太陽は、朝日がもつ、あの独特の焼けつくような光を、今はもう放ってはいない。
それでもとうとう、男が輝の前に現れることはなかった。
体のあちらこちらが痛んだが、新座村に帰るだけの体力は十分にあった。
それでも、輝はしばらく小屋に出入りし、小屋の周りを巡り、沼地の隅々まで目を走らせたりした。
しかし、彼女の探し物……正確には探し人だが、手がかりの一つも見つからなかった。
結局、あの男が何者だったのか、今の輝には知る由もない。
彼が村人の言う鬼婆の正体なのか……少なくとも味方ではないだろうが。
正直に言って、輝が覚えていたのは、あの冷たい鉄の刃の感触と、同じくらい冷たいあの男の声だけだった。
至近距離まで近づいたとはいえ、彼の顔は上手く闇が覆い隠し、はっきりとは見ることができなかった。
一度は自分を殺そうとした者に、わざわざ面会を請うわけではなかったが。
輝の頭の中ではたくさんの、本当にたくさんの事が渦巻いて、あの男をただ放っておく事もできなかったのだ。

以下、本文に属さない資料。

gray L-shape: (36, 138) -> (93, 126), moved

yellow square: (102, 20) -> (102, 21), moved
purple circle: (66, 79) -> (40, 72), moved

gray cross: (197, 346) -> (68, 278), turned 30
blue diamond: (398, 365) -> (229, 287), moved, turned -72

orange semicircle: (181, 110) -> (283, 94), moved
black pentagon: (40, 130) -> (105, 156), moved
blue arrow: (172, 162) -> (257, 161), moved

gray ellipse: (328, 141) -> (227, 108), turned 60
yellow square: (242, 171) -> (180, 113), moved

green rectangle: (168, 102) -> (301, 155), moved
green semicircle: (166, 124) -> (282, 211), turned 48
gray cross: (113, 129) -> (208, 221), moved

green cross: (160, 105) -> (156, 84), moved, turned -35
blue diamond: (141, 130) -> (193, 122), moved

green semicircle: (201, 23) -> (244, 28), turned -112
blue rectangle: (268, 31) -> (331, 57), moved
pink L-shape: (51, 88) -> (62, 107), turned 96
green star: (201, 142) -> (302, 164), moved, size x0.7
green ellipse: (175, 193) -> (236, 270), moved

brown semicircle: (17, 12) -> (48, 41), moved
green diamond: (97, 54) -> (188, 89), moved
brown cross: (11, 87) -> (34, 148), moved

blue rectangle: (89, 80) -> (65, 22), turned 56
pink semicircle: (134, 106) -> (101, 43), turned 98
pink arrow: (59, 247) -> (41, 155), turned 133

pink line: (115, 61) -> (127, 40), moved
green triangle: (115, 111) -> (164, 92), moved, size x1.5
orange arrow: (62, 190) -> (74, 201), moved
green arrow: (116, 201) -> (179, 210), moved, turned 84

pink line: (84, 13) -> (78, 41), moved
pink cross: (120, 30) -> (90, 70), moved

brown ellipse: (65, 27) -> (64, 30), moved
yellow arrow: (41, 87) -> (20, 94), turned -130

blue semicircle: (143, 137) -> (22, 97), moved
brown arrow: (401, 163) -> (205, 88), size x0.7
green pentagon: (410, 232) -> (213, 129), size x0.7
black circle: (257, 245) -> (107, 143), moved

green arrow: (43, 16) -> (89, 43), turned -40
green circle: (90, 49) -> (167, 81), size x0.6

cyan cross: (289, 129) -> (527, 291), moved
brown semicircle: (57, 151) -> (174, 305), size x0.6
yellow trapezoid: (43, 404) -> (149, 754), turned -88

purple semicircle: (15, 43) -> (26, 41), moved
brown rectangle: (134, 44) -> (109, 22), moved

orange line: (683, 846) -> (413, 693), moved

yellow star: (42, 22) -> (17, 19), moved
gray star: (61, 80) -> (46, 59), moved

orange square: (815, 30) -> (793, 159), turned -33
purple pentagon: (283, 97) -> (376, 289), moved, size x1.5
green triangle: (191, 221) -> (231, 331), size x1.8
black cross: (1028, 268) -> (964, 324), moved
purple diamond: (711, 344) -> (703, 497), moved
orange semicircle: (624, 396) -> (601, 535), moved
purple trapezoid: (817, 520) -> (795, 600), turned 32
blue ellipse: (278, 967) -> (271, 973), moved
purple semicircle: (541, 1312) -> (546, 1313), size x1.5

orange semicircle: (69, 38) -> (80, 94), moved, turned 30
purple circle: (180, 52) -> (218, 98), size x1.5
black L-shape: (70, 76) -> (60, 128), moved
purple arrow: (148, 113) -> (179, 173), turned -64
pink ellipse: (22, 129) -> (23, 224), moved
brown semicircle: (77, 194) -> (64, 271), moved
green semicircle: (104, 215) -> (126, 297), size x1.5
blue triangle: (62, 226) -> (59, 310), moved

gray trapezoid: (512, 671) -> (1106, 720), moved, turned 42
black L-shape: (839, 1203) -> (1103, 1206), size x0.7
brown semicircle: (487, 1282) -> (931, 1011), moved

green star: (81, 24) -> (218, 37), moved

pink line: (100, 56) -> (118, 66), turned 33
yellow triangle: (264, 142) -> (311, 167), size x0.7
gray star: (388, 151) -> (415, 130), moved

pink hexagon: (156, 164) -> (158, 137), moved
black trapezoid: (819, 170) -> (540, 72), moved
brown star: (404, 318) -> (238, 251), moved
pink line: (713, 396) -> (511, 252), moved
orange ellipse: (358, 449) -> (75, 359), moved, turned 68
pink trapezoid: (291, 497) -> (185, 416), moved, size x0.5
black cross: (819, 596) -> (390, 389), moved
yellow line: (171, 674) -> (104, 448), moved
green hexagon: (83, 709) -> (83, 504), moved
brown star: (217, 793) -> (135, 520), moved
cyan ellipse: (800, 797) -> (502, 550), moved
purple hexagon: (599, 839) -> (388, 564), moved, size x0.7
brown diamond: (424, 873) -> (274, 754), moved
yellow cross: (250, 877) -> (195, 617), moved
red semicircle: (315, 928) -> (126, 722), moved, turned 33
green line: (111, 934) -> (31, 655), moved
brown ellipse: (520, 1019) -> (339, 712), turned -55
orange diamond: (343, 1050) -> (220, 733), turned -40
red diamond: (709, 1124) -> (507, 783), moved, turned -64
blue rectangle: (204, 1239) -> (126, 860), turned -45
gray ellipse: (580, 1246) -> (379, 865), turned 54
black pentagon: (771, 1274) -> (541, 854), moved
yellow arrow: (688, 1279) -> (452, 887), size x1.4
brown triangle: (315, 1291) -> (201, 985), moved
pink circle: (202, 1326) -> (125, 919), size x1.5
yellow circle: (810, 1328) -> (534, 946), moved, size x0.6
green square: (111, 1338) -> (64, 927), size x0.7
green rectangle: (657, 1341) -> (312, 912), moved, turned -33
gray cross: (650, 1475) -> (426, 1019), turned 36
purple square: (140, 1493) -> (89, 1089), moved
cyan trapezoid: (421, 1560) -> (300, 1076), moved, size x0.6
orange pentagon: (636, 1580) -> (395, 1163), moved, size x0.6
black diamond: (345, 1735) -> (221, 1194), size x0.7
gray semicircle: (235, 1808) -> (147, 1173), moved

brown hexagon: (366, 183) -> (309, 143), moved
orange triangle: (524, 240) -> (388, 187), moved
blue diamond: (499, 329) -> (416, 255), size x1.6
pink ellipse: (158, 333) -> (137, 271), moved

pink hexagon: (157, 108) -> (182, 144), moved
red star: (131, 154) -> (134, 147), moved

しかし、輝の頭の中で渦巻いているはずの物事の多くは、輝自身が覚えていない事の方が、実際は多いのだった。
昼が近づく頃、輝は諦めて新座村への帰路についた。
昨日はあれほど気味悪く感じられた森の中の道も、今日はそれほどではなかった。
木漏れ日は適度に暖かく、ぬかるんでいた道も、幾分歩きやすくなっていた。
新座村へ着くまでの間、輝はあの男が何をしたかったのか。
何故自分が生きているのか。
そして。
あの時、男に剣を突き付けられた時に頭の中で響いた声は、誰のものだったのか。
輝は、ずっと考えていた。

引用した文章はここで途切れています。